Return all the lines below in which the string "networking" appears.

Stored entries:

━━━━━━━━

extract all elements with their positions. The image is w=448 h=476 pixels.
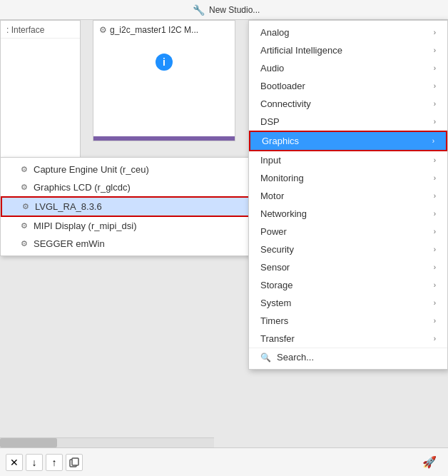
menu-item-bootloader[interactable]: Bootloader › [249, 77, 447, 95]
menu-item-bootloader-arrow: › [434, 82, 436, 90]
menu-item-transfer-label: Transfer [260, 333, 434, 344]
menu-item-dsp-label: DSP [260, 116, 434, 127]
top-bar: 🔧 New Studio... [0, 0, 448, 20]
lvgl-label: LVGL_RA_8.3.6 [35, 201, 102, 212]
interface-panel: : Interface [0, 20, 81, 163]
graphics-lcd-label: Graphics LCD (r_glcdc) [34, 182, 131, 193]
menu-item-connectivity[interactable]: Connectivity › [249, 95, 447, 113]
i2c-purple-bar [93, 136, 235, 141]
menu-item-ai-arrow: › [434, 46, 436, 54]
search-item[interactable]: 🔍 Search... [249, 348, 447, 366]
menu-item-input-arrow: › [434, 156, 436, 164]
menu-item-power-arrow: › [434, 228, 436, 236]
menu-item-graphics-arrow: › [432, 137, 434, 145]
segger-emwin-label: SEGGER emWin [34, 238, 105, 249]
svg-rect-1 [72, 458, 78, 465]
studio-icon: 🔧 [193, 4, 205, 16]
menu-item-networking[interactable]: Networking › [249, 205, 447, 223]
menu-item-networking-arrow: › [434, 210, 436, 218]
menu-item-transfer-arrow: › [434, 335, 436, 343]
segger-emwin-icon: ⚙ [21, 239, 28, 248]
delete-button[interactable]: ✕ [6, 454, 23, 471]
i2c-header: ⚙ g_i2c_master1 I2C M... [93, 21, 235, 39]
menu-item-audio-label: Audio [260, 63, 434, 74]
menu-item-audio[interactable]: Audio › [249, 59, 447, 77]
menu-item-transfer[interactable]: Transfer › [249, 330, 447, 348]
submenu-item-lvgl[interactable]: ⚙ LVGL_RA_8.3.6 [1, 196, 253, 217]
menu-item-system-label: System [260, 298, 434, 308]
top-bar-title: New Studio... [209, 5, 260, 15]
menu-item-dsp-arrow: › [434, 118, 436, 126]
move-down-button[interactable]: ↓ [26, 454, 43, 471]
menu-item-motor-label: Motor [260, 191, 434, 201]
interface-label: : Interface [1, 21, 80, 39]
capture-engine-icon: ⚙ [21, 165, 28, 174]
menu-item-connectivity-label: Connectivity [260, 98, 434, 109]
menu-item-ai[interactable]: Artificial Intelligence › [249, 41, 447, 59]
submenu-item-capture-engine[interactable]: ⚙ Capture Engine Unit (r_ceu) [1, 161, 253, 178]
menu-item-input[interactable]: Input › [249, 151, 447, 169]
move-up-button[interactable]: ↑ [46, 454, 63, 471]
menu-item-sensor-label: Sensor [260, 262, 434, 273]
menu-item-sensor[interactable]: Sensor › [249, 258, 447, 276]
graphics-submenu: ⚙ Capture Engine Unit (r_ceu) ⚙ Graphics… [0, 157, 253, 256]
menu-item-monitoring-label: Monitoring [260, 173, 434, 183]
menu-item-timers-label: Timers [260, 315, 434, 326]
i2c-gear-icon: ⚙ [99, 25, 107, 35]
menu-item-motor[interactable]: Motor › [249, 187, 447, 205]
search-label: Search... [277, 352, 314, 363]
menu-item-bootloader-label: Bootloader [260, 81, 434, 91]
menu-item-sensor-arrow: › [434, 263, 436, 271]
menu-item-graphics-label: Graphics [262, 136, 432, 146]
submenu-item-graphics-lcd[interactable]: ⚙ Graphics LCD (r_glcdc) [1, 178, 253, 196]
menu-item-graphics[interactable]: Graphics › [249, 131, 447, 151]
scrollbar-thumb[interactable] [0, 438, 57, 447]
menu-item-storage[interactable]: Storage › [249, 276, 447, 294]
menu-item-security-label: Security [260, 244, 434, 255]
menu-item-audio-arrow: › [434, 64, 436, 72]
rocket-icon: 🚀 [422, 455, 437, 469]
menu-item-timers[interactable]: Timers › [249, 312, 447, 330]
copy-icon [69, 457, 79, 467]
menu-item-input-label: Input [260, 155, 434, 166]
menu-item-monitoring[interactable]: Monitoring › [249, 169, 447, 187]
menu-item-power[interactable]: Power › [249, 223, 447, 240]
menu-item-storage-arrow: › [434, 281, 436, 289]
i2c-panel: ⚙ g_i2c_master1 I2C M... i [93, 20, 235, 141]
lvgl-icon: ⚙ [22, 202, 29, 211]
menu-item-system-arrow: › [434, 299, 436, 307]
menu-item-storage-label: Storage [260, 280, 434, 290]
menu-item-analog-label: Analog [260, 27, 434, 38]
copy-button[interactable] [66, 454, 83, 471]
submenu-item-mipi-display[interactable]: ⚙ MIPI Display (r_mipi_dsi) [1, 217, 253, 235]
context-menu: Analog › Artificial Intelligence › Audio… [248, 20, 448, 370]
menu-item-security[interactable]: Security › [249, 240, 447, 258]
info-circle: i [156, 54, 173, 71]
bottom-toolbar: ✕ ↓ ↑ 🚀 [0, 447, 448, 476]
menu-item-dsp[interactable]: DSP › [249, 113, 447, 131]
graphics-lcd-icon: ⚙ [21, 183, 28, 192]
menu-item-analog-arrow: › [434, 29, 436, 36]
search-icon: 🔍 [260, 353, 271, 363]
horizontal-scrollbar[interactable] [0, 437, 214, 447]
i2c-label: g_i2c_master1 I2C M... [110, 25, 198, 35]
menu-item-security-arrow: › [434, 245, 436, 253]
submenu-item-segger-emwin[interactable]: ⚙ SEGGER emWin [1, 235, 253, 253]
menu-item-analog[interactable]: Analog › [249, 24, 447, 41]
menu-item-ai-label: Artificial Intelligence [260, 45, 434, 56]
mipi-display-icon: ⚙ [21, 221, 28, 231]
capture-engine-label: Capture Engine Unit (r_ceu) [34, 164, 149, 175]
menu-item-power-label: Power [260, 226, 434, 237]
menu-item-system[interactable]: System › [249, 294, 447, 312]
menu-item-networking-label: Networking [260, 208, 434, 219]
menu-item-timers-arrow: › [434, 317, 436, 325]
menu-item-motor-arrow: › [434, 192, 436, 200]
menu-item-monitoring-arrow: › [434, 174, 436, 182]
mipi-display-label: MIPI Display (r_mipi_dsi) [34, 221, 136, 231]
menu-item-connectivity-arrow: › [434, 100, 436, 108]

━━━━━━━━

**OUTPUT FOR THIS TASK:**
menu-item-networking[interactable]: Networking › [249, 205, 447, 223]
menu-item-networking-arrow: › [434, 210, 436, 218]
menu-item-networking-label: Networking [260, 208, 434, 219]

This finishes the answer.